While Australia settles into for a customary Christmas holiday during languorous days of coast and scorching heat accompanied by the soundtrack of sporting matches and cicada song, this year the nation's summer mood seems, unfortunately, like none before.
It would be a dramatic oversimplification to describe the collective disposition after the antisemitic terrorist attack on Jewish Australians during the beachside Hanukah celebrations as one of mere discontent.
Across the country, but nowhere more so than in Sydney – the most postcard picturesque of the nation's urban centers – a tone of initial surprise, sorrow and horror is shifting to fury and bitter polarization.
Those who had previously missed the often voiced fears of Australian Jews are now highly attuned. Similarly, they are attuned to balancing the need for a much more immediate, vigorous official fight against antisemitism with the freedom to demonstrate against mass atrocities.

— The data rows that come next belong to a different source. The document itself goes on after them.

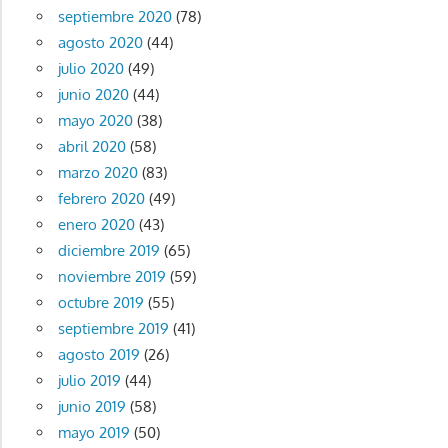
septiembre 2020
(78)
agosto 2020
(44)
julio 2020
(49)
junio 2020
(44)
mayo 2020
(38)
abril 2020
(58)
marzo 2020
(83)
febrero 2020
(49)
enero 2020
(43)
diciembre 2019
(65)
noviembre 2019
(59)
octubre 2019
(55)
septiembre 2019
(41)
agosto 2019
(26)
julio 2019
(44)
junio 2019
(58)
mayo 2019
(50)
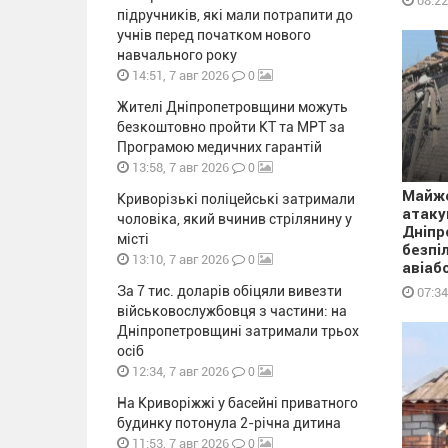
08:22
підручників, які мали потрапити до
учнів перед початком нового
навчального року
0
14:51, 7 авг 2026
Жителі Дніпропетровщини можуть
безкоштовно пройти КТ та МРТ за
Програмою медичних гарантій
0
13:58, 7 авг 2026
Майже
Криворізькі поліцейські затримали
атаку
чоловіка, який вчинив стрілянину у
Дніпр
місті
безпі
0
13:10, 7 авг 2026
авіаб
За 7 тис. доларів обіцяли вивезти
07:34
військовослужбовця з частини: на
Дніпропетровщині затримали трьох
осіб
0
12:34, 7 авг 2026
На Криворіжжі у басейні приватного
будинку потонула 2-річна дитина
0
11:53, 7 авг 2026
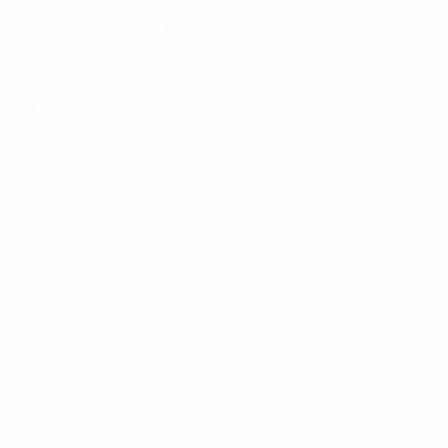
rá la lista de siete equipos que acompañarán al anfitrión en la
 ya tienen un nombre en sus países. Por ello Fousek espera una
o centrarnos en los ingresos por entradas. Luchamos por esta fi
ores de España o Italia ya juegan en sus selecciones absolutas.
 comentó Fousek.
ulso al desarrollo de sus infraestructuras futbolísticas, y las 
 sido acondicionados para asegurar un nivel de calidad superio
e ellos se han renovado y el Eden se usó para la Supercopa de 
bol (FAČR) tiene la única ambición de hacer que la fase final
amos trabajando duro dentro del LOC. Se estableció como prio
os están centrados en el próximo año".
cualquier federación de un país del tamaño de la República C
lto nivel de organización, porque esta es la cuarta fase final
l, porque los equipos clasificados serán los mejores".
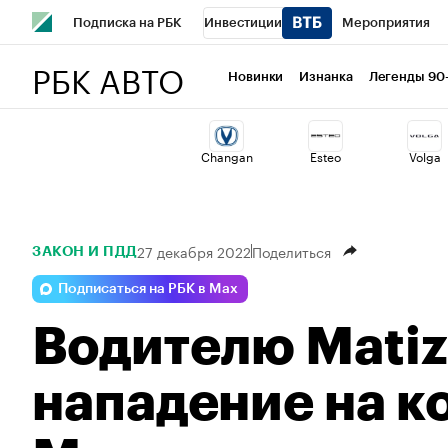
Подписка на РБК
Инвестиции
Мероприятия
РБК АВТО
Школа управления РБК
РБК Образование
РБК Курсы
Новинки
Изнанка
Легенды 90
РБК Бизнес-среда
Дискуссионный клуб
Исследован
Changan
Esteo
Volga
Спецпроекты
Проверка контрагентов
Политика
27 декабря 2022
Поделиться
ЗАКОН И ПДД
Подписаться на РБК в Max
Водителю Matiz
нападение на к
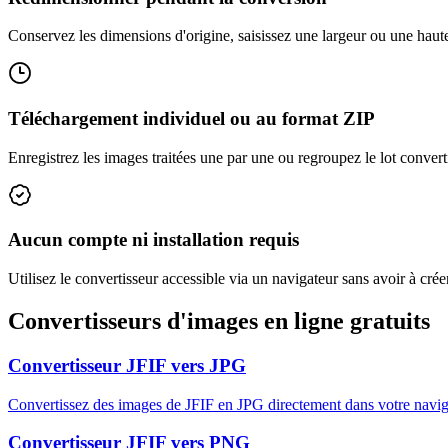
Conservez les dimensions d'origine, saisissez une largeur ou une haut
Téléchargement individuel ou au format ZIP
Enregistrez les images traitées une par une ou regroupez le lot convert
Aucun compte ni installation requis
Utilisez le convertisseur accessible via un navigateur sans avoir à créer
Convertisseurs d'images en ligne gratuits
Convertisseur JFIF vers JPG
Convertissez des images de JFIF en JPG directement dans votre naviga
Convertisseur JFIF vers PNG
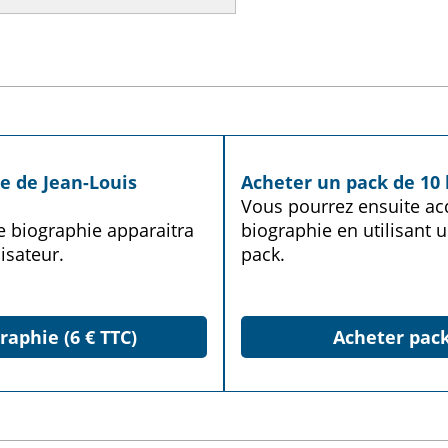
e de Jean-Louis
Acheter un pack de 10 
Vous pourrez ensuite acq
te biographie apparaitra
biographie en utilisant u
isateur.
pack.
raphie (6 € TTC)
Acheter pack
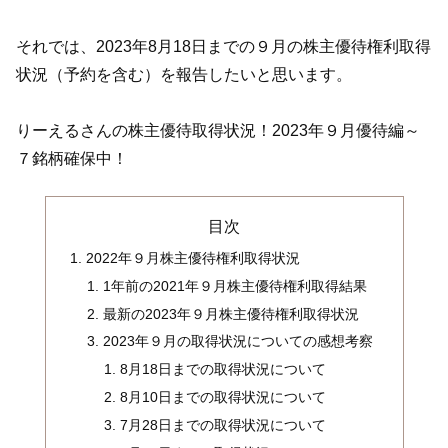
それでは、2023年8月18日までの９月の株主優待権利取得
状況（予約を含む）を報告したいと思います。
りーえるさんの株主優待取得状況！2023年９月優待編～
７銘柄確保中！
目次
2022年９月株主優待権利取得状況
1年前の2021年９月株主優待権利取得結果
最新の2023年９月株主優待権利取得状況
2023年９月の取得状況についての感想考察
8月18日までの取得状況について
8月10日までの取得状況について
7月28日までの取得状況について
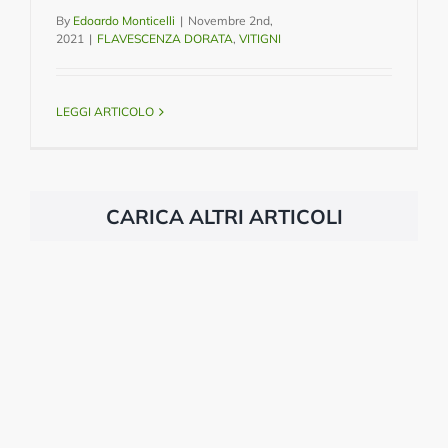
By
Edoardo Monticelli
|
Novembre 2nd,
2021
|
FLAVESCENZA DORATA
,
VITIGNI
LEGGI ARTICOLO
CARICA ALTRI ARTICOLI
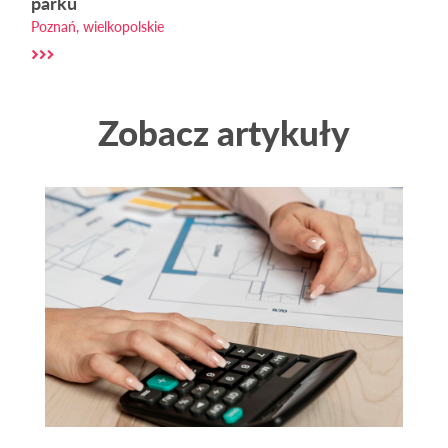
parku
Poznań, wielkopolskie
Zobacz artykuły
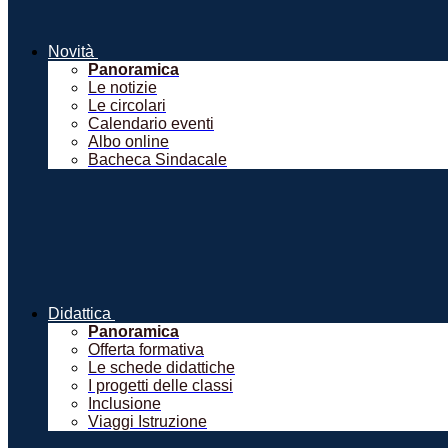
Novità
Panoramica
Le notizie
Le circolari
Calendario eventi
Albo online
Bacheca Sindacale
Didattica
Panoramica
Offerta formativa
Le schede didattiche
I progetti delle classi
Inclusione
Viaggi Istruzione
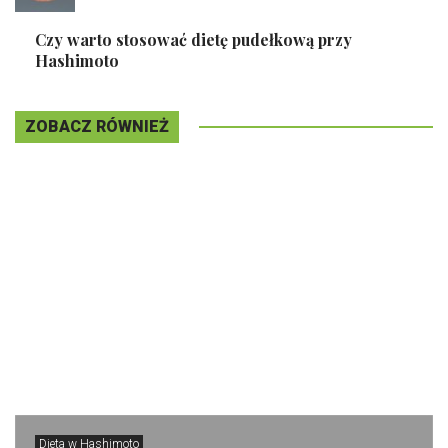
Czy warto stosować dietę pudełkową przy
Hashimoto
ZOBACZ RÓWNIEŻ
Dieta w Hashimoto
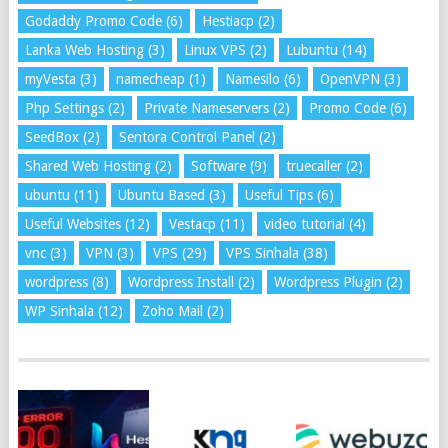
Godaddy Promo Code
(6)
Hestiacp
(2)
Lanka Web Hosting
(3)
Linux VPS
(2)
Lubuntu
(14)
myVesta
(3)
namecheap
(1)
Namesilo
(6)
OpenVPN
(3)
Php Settings
(2)
Private Nameservers
(2)
Promo Code
(6)
SeedBox
(2)
Sentora Control Panel
(2)
Shared Web Hosting
(2)
Software
(9)
truecaller
(2)
ubuntu
(11)
Ubuntu Based
(3)
Useful Tips
(6)
Useful Websites
(12)
Vestacp
(11)
video tutorial
(4)
vnc
(3)
VPN
(3)
VPS
(29)
VPS Sinhala
(38)
wordpress
(8)
Wordpress Install
(2)
Wordpress Plugin
(2)
WP Sinhala
(12)
Zoho Mail
(2)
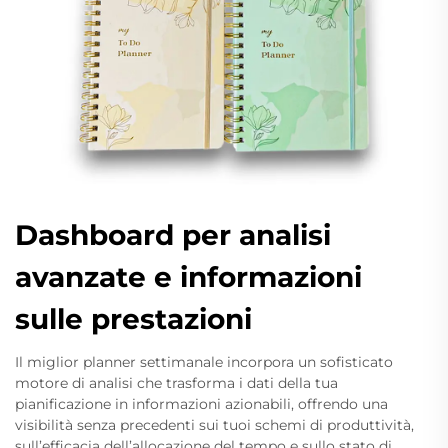
Dashboard per analisi
avanzate e informazioni
sulle prestazioni
Il miglior planner settimanale incorpora un sofisticato
motore di analisi che trasforma i dati della tua
pianificazione in informazioni azionabili, offrendo una
visibilità senza precedenti sui tuoi schemi di produttività,
sull’efficacia dell’allocazione del tempo e sullo stato di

If ever there was a moment for a countrywide dialogue, it is now, when our belief in mankind is so sorely depleted. This is especially so for those of us fortunate enough never to have experienced the hatred and fear of religious and ethnic persecution on this continent or elsewhere.
And yet the social media feeds keep churning out at us the trite hot takes of those with blistering, polarizing stances but no sense at all of that profound vulnerability.
This is a time when I lament not having a greater spiritual belief. I lament, because believing in humanity – in our potential for kindness – has failed us so acutely. Something else, something higher, is required.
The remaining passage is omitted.